Tuesday, July 1, 2008

Using Strings To Safely Get Program Usage Information On Linux And Unix

Hey There,

We've posted quite a bit about the "strings" command in various past-posts running the gamut from using strings to extract RPM header information to using the basic strings construct in C to make running shells on network sockets possible. Today we're going to take a look at the "strings" command in an entirely new light.

Imagine that you were tasked with running a particular command named, for the sake of argument, BLARG. Unfortunately, in our manufactured situation, BLARG has no man page, and searches for it in Google, and other search engines turn up no useful information. Also your boss just said that you needed to run it, and left it at that, with no further instruction (he also can't be reached. What's wrong with this guy? ;) BLARG is also a compiled binary.

Your basic inclination might be to just run it without any arguments, as many commands (like "mkdir") will give you the usage information you need if you use this method, like so:

host # mkdir
usage: mkdir [-p] [-m mode] dirname ...


However, lots of other programs don't, so it's not the wisest choice. Remember that BLARG could potentially be a very harmful program. Running it without arguments may destroy things you can't afford to lose.

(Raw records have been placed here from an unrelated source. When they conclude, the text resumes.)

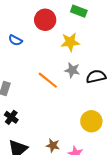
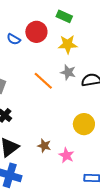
green rectangle: (79, 11) -> (64, 16), moved
red circle: (45, 20) -> (36, 32), moved

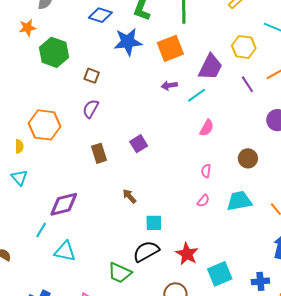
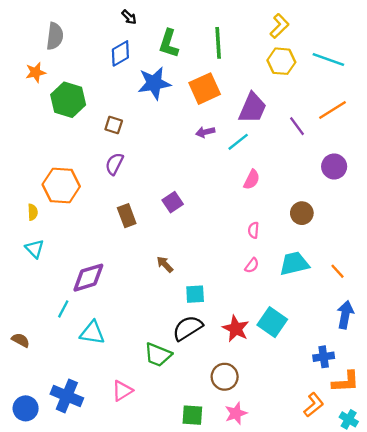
blue diamond: (100, 15) -> (120, 53), turned -45
yellow hexagon: (244, 47) -> (281, 61), moved
cyan square: (220, 274) -> (272, 322), moved, turned -30

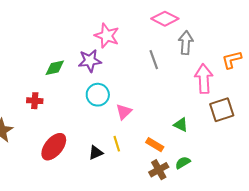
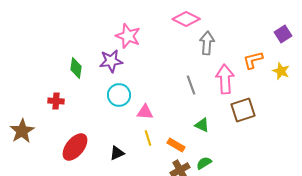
gray line: (154, 60) -> (191, 85), moved
green diamond: (55, 68) -> (76, 68), turned -70
pink triangle: (124, 112) -> (145, 112), turned 48
yellow line: (117, 144) -> (148, 138), moved

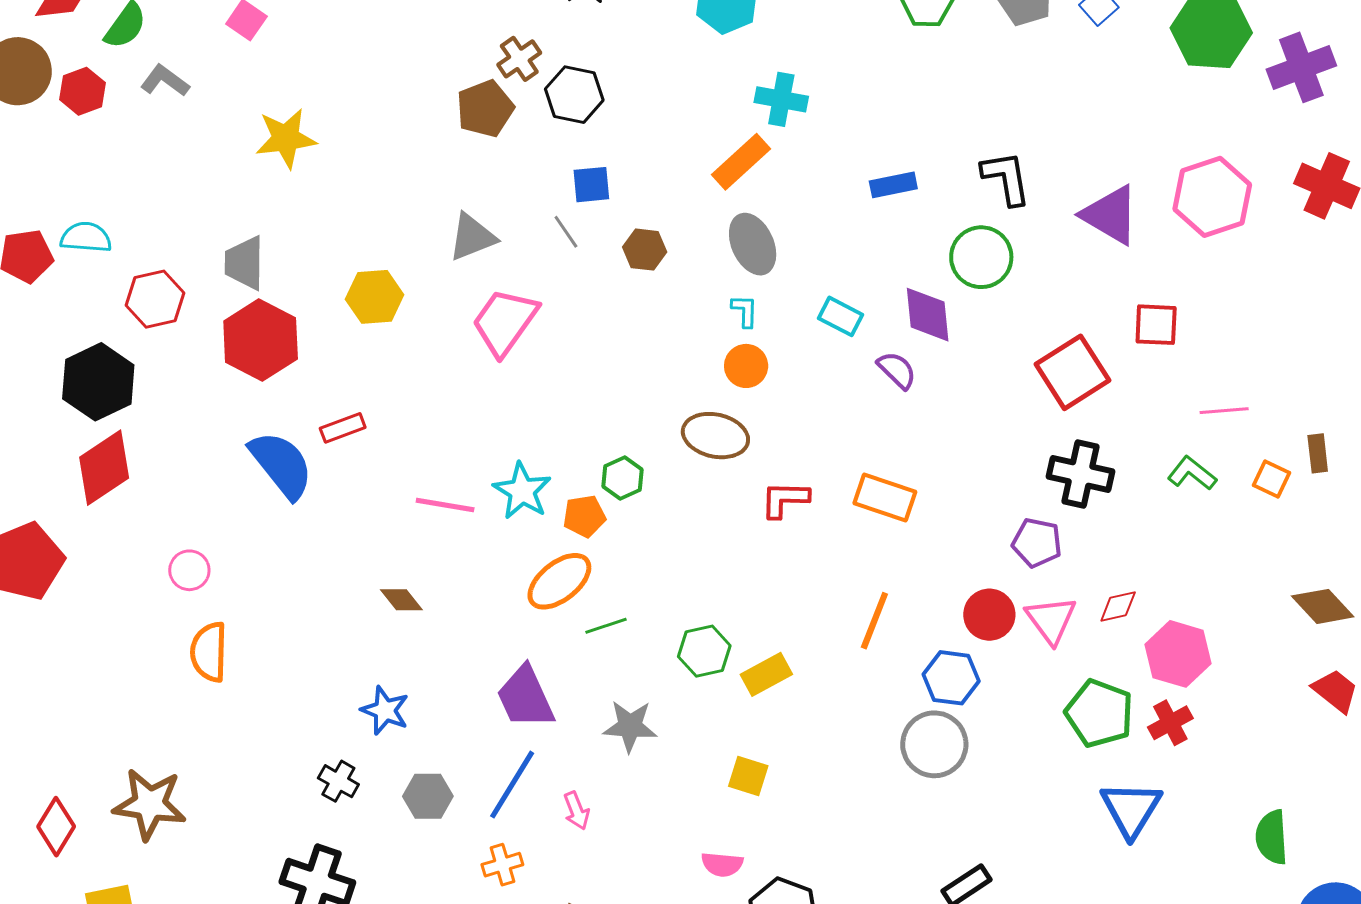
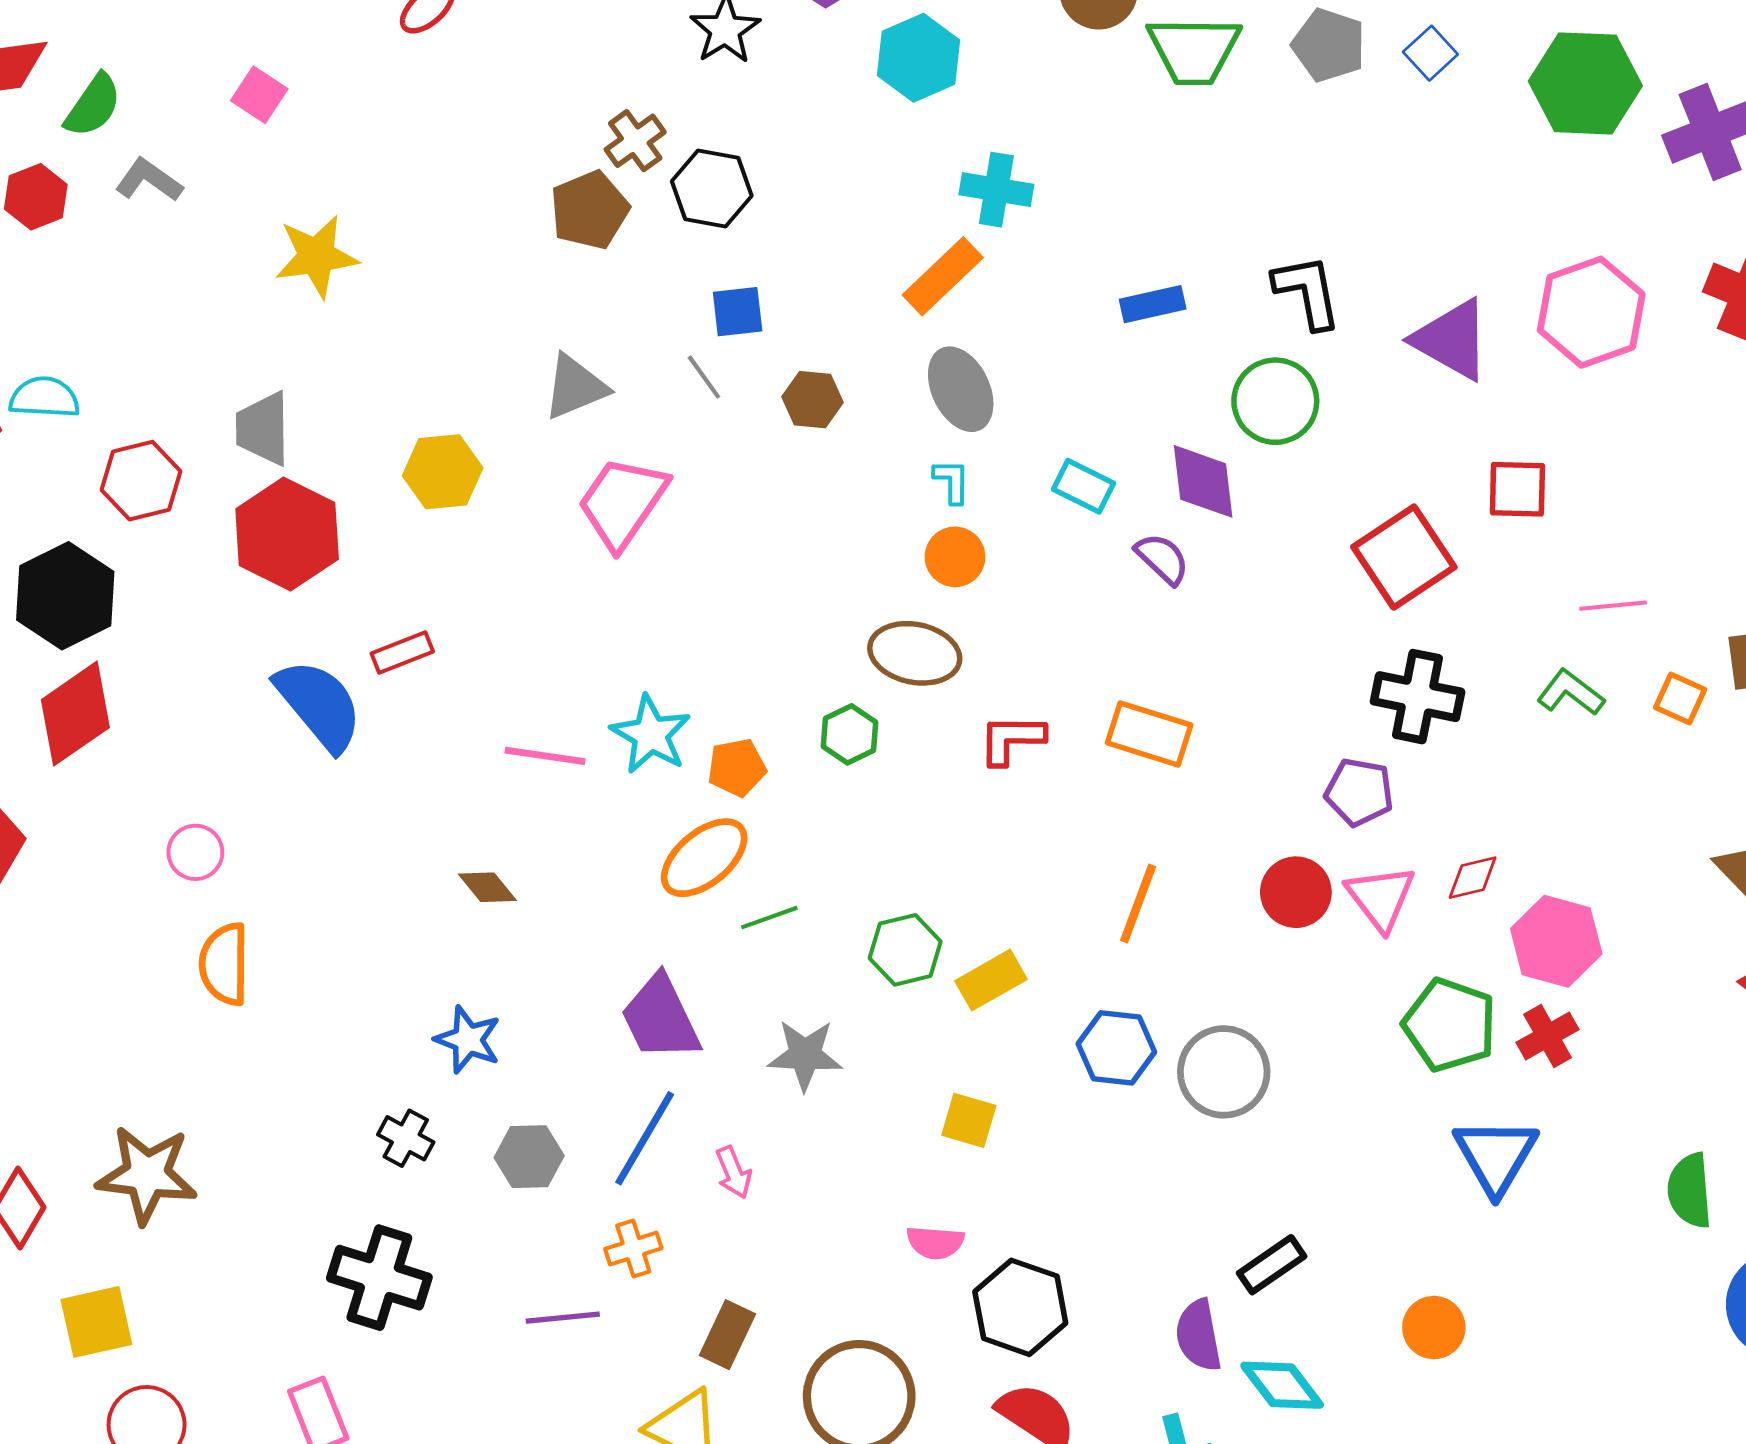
green hexagon: (622, 478) -> (849, 734), moved
blue hexagon: (951, 678) -> (1116, 1048), moved

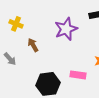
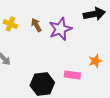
brown arrow: (33, 45) -> (36, 25), moved

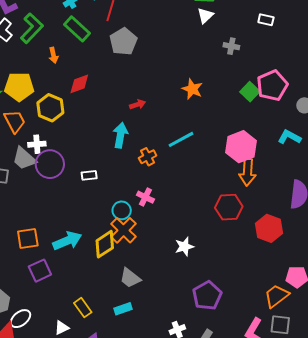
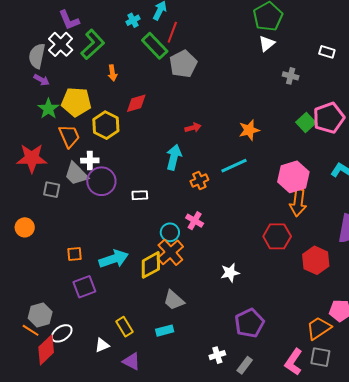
green rectangle: (77, 29) -> (155, 46), moved
orange star: (192, 89) -> (249, 130), moved, turned 30
orange square: (28, 239) -> (74, 254), size x0.7

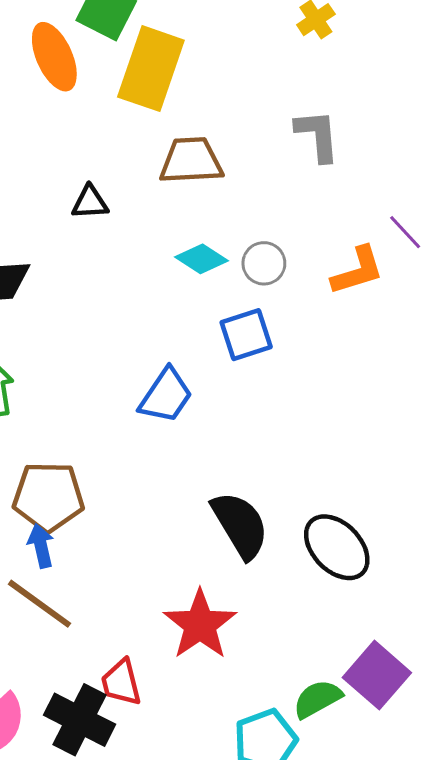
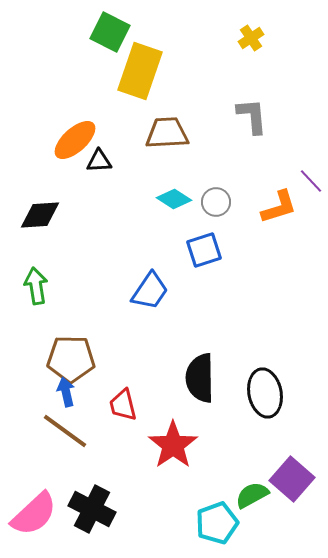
orange ellipse: (54, 57) -> (75, 140), moved, turned 72
black semicircle: (240, 525) -> (200, 378), turned -150
black ellipse: (337, 547) -> (265, 393), turned 33
red trapezoid: (121, 683) -> (123, 405), moved

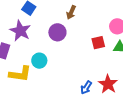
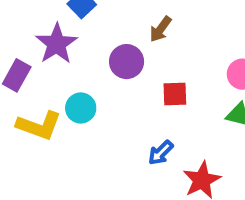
red square: (98, 43) -> (175, 94), moved
blue arrow: (86, 88) -> (161, 153), moved

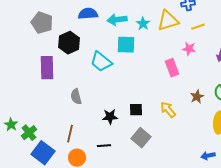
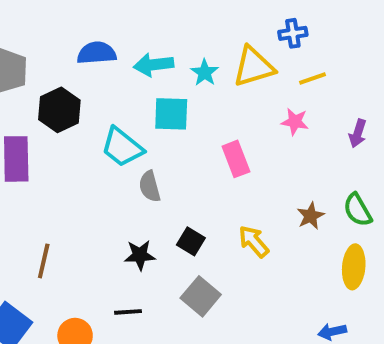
pink rectangle: (172, 68) -> (236, 159), moved
gray semicircle: (76, 97) -> (150, 186), moved
black square: (136, 110) -> (191, 241), turned 32
brown line: (70, 134) -> (44, 261), moved

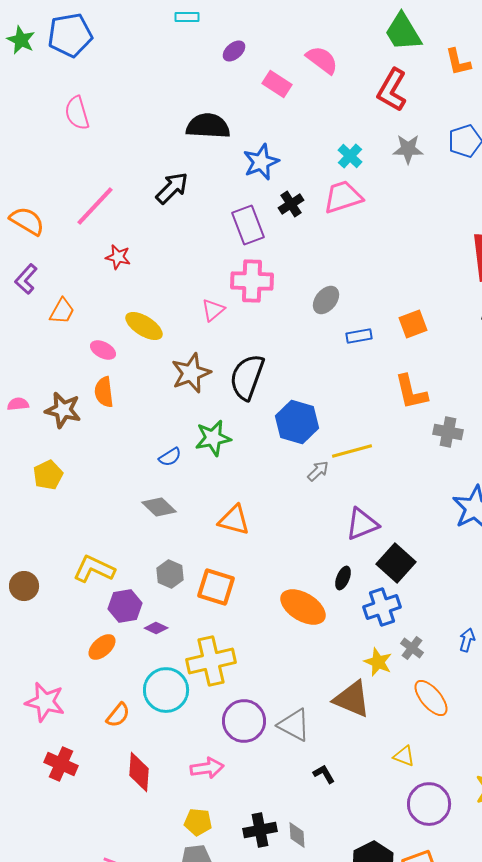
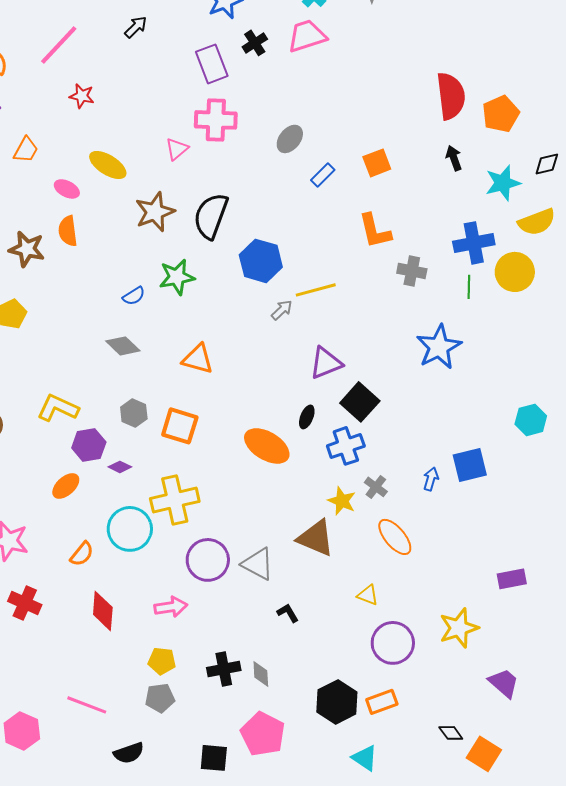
black arrow: (172, 188) -> (136, 27), size x0.7
blue rectangle: (359, 336) -> (323, 175), turned -35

Other options you have, would include (but not be limited to), the following, coupled with their undesirable possible outcomes:

1. You could give the command a bogus switch line, like "BLARG -xKECVDSLdlske" : Assuming that that command line is indeed bogus, lots of programs silently ignore bogus switches and run their default instructions anyway.

2. You could cat the command : This will probably just turn your terminal output into Chinese. Even if you redirect standard error to /dev/null, odds are standard output is going to include a lot of funky characters that might cause more harm than good. You might also note that, a lot of the time, the usage message is printed to standard error and not standard output!

3. You could use eval to run the program, like "eval BLARG" : Unfortunately, even though it seems counterintuitive, eval just evaluates a condition or program's return status. Unfortunately, in order to get that, it has to run the command.

4. You could use commands like crash to get the information : This can be a great way to find out the information you need. By typing "crash -h BLARG" you should, theoretically, get a dump of all the help information you need. Unfortunately, not all distro's of Linux and Unix include it by default and not all distros' versions of crash operate the same. Some require you to be proficient in running a debugger against a dump file, afterward. Way too much hassle.

So far, we've gone through about 5 options, going from worse to better. There are probably a lot more than I'm thinking up here as I type (email them to me at eggi@comcast.net with comments if you'd like, as I'd love to do a follow-up to this post with more of that kind of information).

One way I've found that is virtually foolproof, and works in every distro I've tested, is to use the "strings" command to extract usage information. If you've ever used strings before, you know that distilling what it spits out when you run it against a command to a universally acceptable output of help information for any and/or all binaries is next to impossible. The Linux version of the crash command comes much closer to doing this, and doing it better. But, for the rest of us (even those without the privilege to run "crash"), we can still get the information we need using "strings", like so:

host # strings BLARG 2>/dev/null|egrep -i 'usage|help' <-- Note that strings generally requires the fully qualified name of the binary, like /bin/BLARG or ./BLARG
usage: %s [-abcdefGHIJKv] [file ...]

and you can even add the universal "%s" printf modifier to your egrep if you want to get all the lines that might contain useful help information, if you're not sure that the usage message is limited to a single line of output. This has the side effect of, sometimes, making the output a little messy, although (as some of you may have noted) the above usage display (while better than nothing) doesn't really help you. You'll probably be right 99% of the time if you guess the -v flag stands for verbose or version, but you never know. Using strings and grabbing all the lines with %s can provide more insight, if not a more distracting view of the binary's guts (of course, this output is from another command entirely ;)

host # strings BLARG 2>/dev/null|egrep -i 'usage|help|%s'
%s: %s
%s: directory causes a cycle
%s %*u %-*s %-*s
ls: %s: %s
%s/%s
usage: %s [-abcdefGHIJKv] [file ...]
%ld%s-blocks
%s: unknown blocksize
%s: minimum blocksize is 512
%s:
%s: %m
netgroup: Cycle in group `%s'
%s.%s
(%s,%s,%s)
option requires an argument -- %s
unknown option -- %s
stack overflow in function %s
%.3s %.3s%3d %2.2d:%2.2d:%2.2d %s
%H:%M:%S
%a %b %e %H:%M:%S %Z %Y
%I:%M:%S %p
%s/%s.%d
YP server for domain %s not responding, still trying
<; errno = %s
%s: %s - %s
%s/bt.XXXXXX
%s/_hash.XXXXXX


Worst case, you can just run something like:

host # strings BLARG >OUTPUT 2>&1

and safely cruise the lines of text in the OUTPUT fiel to manually find what you need. You may have to ;)

In any event, you've got a great tool at your disposal to find out what you need to know the hard way. And, sometimes, that's the only way to be absolutely sure :)

Cheers,

, Mike